When a former colleague of Mr. Kiriaku asked Zubaida what he would do if he was released, he responded, quote, “I would kill every American and Jew I could get my hands on,” close quote.

The results of a total of three minutes of severe interrogations of three of the worst of the worst terrorists were of immeasurable benefit to the American people. CIA Director Hayden said that Mohammed and Zubaida provided roughly 25 percent of the information that the CIA had on Al Qaida from all human sources. Now we just need to kind of back up and thought about that. A full 25 percent of the human intelligence we’ve received on Al Qaida from just three minutes worth of a rarely used interrogation tactic.

Mr. Chairman, I just want to repeat again, as I previously said, torture is banned under federal law that prohibits the cruel, inhuman or degrading treatment of anyone in U.S. custody. The non-partisan Congressional Research Service has concluded that, quote, “The types of acts that fall within cruel, inhuman or degrading treatment or punishment contained in the McCain Amendment may change over time and may not always be clear. Courts have recognized that circumstances often determine whether conduct, quote, ‘shocks the conscience and violates a person’s due process rights,’ unquote.”

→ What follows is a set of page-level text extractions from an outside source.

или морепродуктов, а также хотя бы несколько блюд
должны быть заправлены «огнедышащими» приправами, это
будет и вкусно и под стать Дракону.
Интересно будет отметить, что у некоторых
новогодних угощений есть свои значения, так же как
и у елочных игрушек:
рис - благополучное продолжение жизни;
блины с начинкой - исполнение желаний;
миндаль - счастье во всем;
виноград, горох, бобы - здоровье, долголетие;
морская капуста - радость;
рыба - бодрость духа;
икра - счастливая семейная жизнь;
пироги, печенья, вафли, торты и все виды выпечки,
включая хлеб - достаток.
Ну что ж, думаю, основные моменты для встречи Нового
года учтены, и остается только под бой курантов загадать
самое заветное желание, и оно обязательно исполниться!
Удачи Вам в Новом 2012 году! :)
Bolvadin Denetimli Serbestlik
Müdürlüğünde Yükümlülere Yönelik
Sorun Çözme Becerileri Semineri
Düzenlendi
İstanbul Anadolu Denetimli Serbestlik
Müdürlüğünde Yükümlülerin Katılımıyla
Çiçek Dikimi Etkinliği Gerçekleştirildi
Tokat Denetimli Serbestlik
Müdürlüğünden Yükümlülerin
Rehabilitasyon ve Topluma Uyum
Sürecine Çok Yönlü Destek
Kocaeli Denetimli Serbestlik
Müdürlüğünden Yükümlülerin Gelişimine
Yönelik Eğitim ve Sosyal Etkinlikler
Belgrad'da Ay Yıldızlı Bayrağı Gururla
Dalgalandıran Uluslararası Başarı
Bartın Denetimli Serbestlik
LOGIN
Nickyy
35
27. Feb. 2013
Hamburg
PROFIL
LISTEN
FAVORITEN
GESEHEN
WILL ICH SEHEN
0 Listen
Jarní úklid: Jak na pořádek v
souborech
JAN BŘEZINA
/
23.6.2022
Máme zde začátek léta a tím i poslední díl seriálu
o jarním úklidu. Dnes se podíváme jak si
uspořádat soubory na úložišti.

Even ultra-liberal Harvard Law School Professor Alan Dershowitz agrees, as he wrote recently in the Wall Street Journal. Quote, “Attorney General Mukasey is absolutely correct that the issue of water boarding cannot be decided in the abstract. A court must examine the nature of the governmental interest at stake and then decide on a case by case basis. In several cases involving actions at least as severe as water boarding, the courts have found no violations of due process.”

Much will be made today of a memorandum regarding severe interrogations authored by John Yoo, a former lawyer at the Office of Legal Counsel. But as Mr. Yoo himself said during a recent interview, quote, “I didn’t want the opinion to be vague so that the people who actually have to carry out these things don’t have a clear line, because I think that that would be very damaging and unfair to the people who are actually asked to do these things,” close quote.

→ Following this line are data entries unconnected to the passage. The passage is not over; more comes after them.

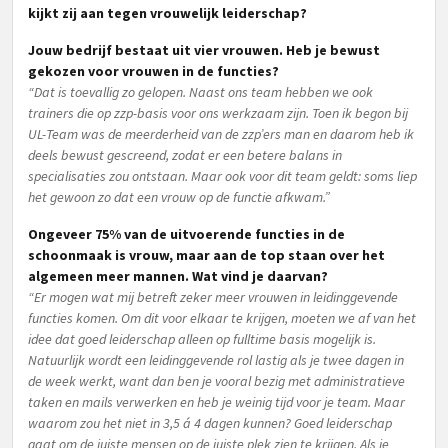
kijkt zij aan tegen vrouwelijk leiderschap?
Jouw bedrijf bestaat uit vier vrouwen. Heb je bewust
gekozen voor vrouwen in de functies?
“Dat is toevallig zo gelopen. Naast ons team hebben we ook
trainers die op zzp-basis voor ons werkzaam zijn. Toen ik begon bij
UL-Team was de meerderheid van de zzp’ers man en daarom heb ik
deels bewust gescreend, zodat er een betere balans in
specialisaties zou ontstaan. Maar ook voor dit team geldt: soms liep
het gewoon zo dat een vrouw op de functie afkwam.”
Ongeveer 75% van de uitvoerende functies in de
schoonmaak is vrouw, maar aan de top staan over het
algemeen meer mannen. Wat vind je daarvan?
“Er mogen wat mij betreft zeker meer vrouwen in leidinggevende
functies komen. Om dit voor elkaar te krijgen, moeten we af van het
idee dat goed leiderschap alleen op fulltime basis mogelijk is.
Natuurlijk wordt een leidinggevende rol lastig als je twee dagen in
de week werkt, want dan ben je vooral bezig met administratieve
taken en mails verwerken en heb je weinig tijd voor je team. Maar
waarom zou het niet in 3,5 á 4 dagen kunnen? Goed leiderschap
gaat om de juiste mensen op de juiste plek zien te krijgen. Als je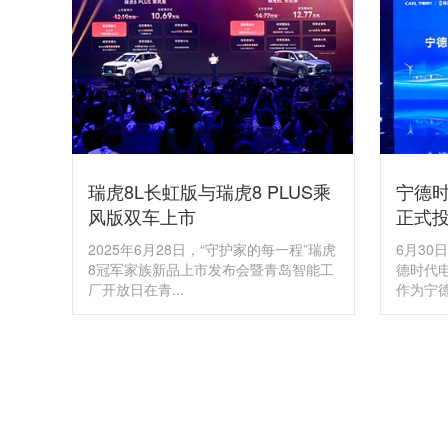
瑞虎8L长虹版与瑞虎8 PLUS乘
宁德
风版双车上市
正式
2025年6月28日，“守护家的每一程”瑞虎
6月3
8冠军家族新品上市发布会暨青岛智能工
德时代
厂开放日在青...
作为宁德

These things, Mr. Chairman, are efforts to save thousands of innocent American lives. Now I expect Mr. Yoo’s name will be mentioned many times today, but the name of Senator Charles Schumer probably not so many times.

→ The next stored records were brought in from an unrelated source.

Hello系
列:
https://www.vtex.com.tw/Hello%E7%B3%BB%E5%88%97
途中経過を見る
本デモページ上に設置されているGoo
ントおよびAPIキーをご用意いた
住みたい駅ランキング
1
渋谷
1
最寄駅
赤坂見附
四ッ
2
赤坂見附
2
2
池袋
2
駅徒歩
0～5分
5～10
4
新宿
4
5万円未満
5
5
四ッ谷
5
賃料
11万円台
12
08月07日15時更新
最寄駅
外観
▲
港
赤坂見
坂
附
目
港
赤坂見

But let us remind ourselves what Senator Schumer of New York said at an extended Judiciary Committee hearing on terror policy on June 8, 2004. And I wonder if they have the — can we start again?

(BEGIN VIDEO CLIP)

SCHUMER: We ought to be reasonable about this. I think there are probably very few people in this room or in America who would say that torture should never, ever be used, particularly if thousands of lives are at stake.

Take the hypothetical, if we knew that there was a nuclear bomb hidden in an American city, and we believed that some kind of torture, fairly severe, maybe, would give us a chance of finding that bomb before it went off, my guess is most Americans and most senators, maybe all, would say do what you have to do.

So it’s easy to sit back in the armchair and say that torture can never be used. But when you’re in the foxhole, it’s a very different deal. And I respect, I think we all respect the fact that the president’s in the foxhole every day.

(END VIDEO CLIP)

FRANKS: Mr. Chairman, I wish so much that this was all just an academic discussion. But unfortunately, we now live in a post-9/11 world with an enemy whose leader, Osama bin-Laden, has said, quote, “It is our duty to gain nuclear weapons.”

Mr. Chairman, I’m afraid that one such tragedy will transform this debate in the worst kind of way. Two airplanes hitting two buildings took 3,000 lives and cost this nation $2 trillion.

If an atomic blast or some other weapon of mass destruction should ever be unleashed on this nation, it would change our concept of freedom forever. And I just hope that we can transcend the partisanship and maintain our focus on that because there’s still hours on the table left when we can prevent such a tragedy, I believe, if we realize that there are ways that we can combine human decency and a vigilant foreign policy in an interrogation technique process to protect this country and the concept of freedom for future generations.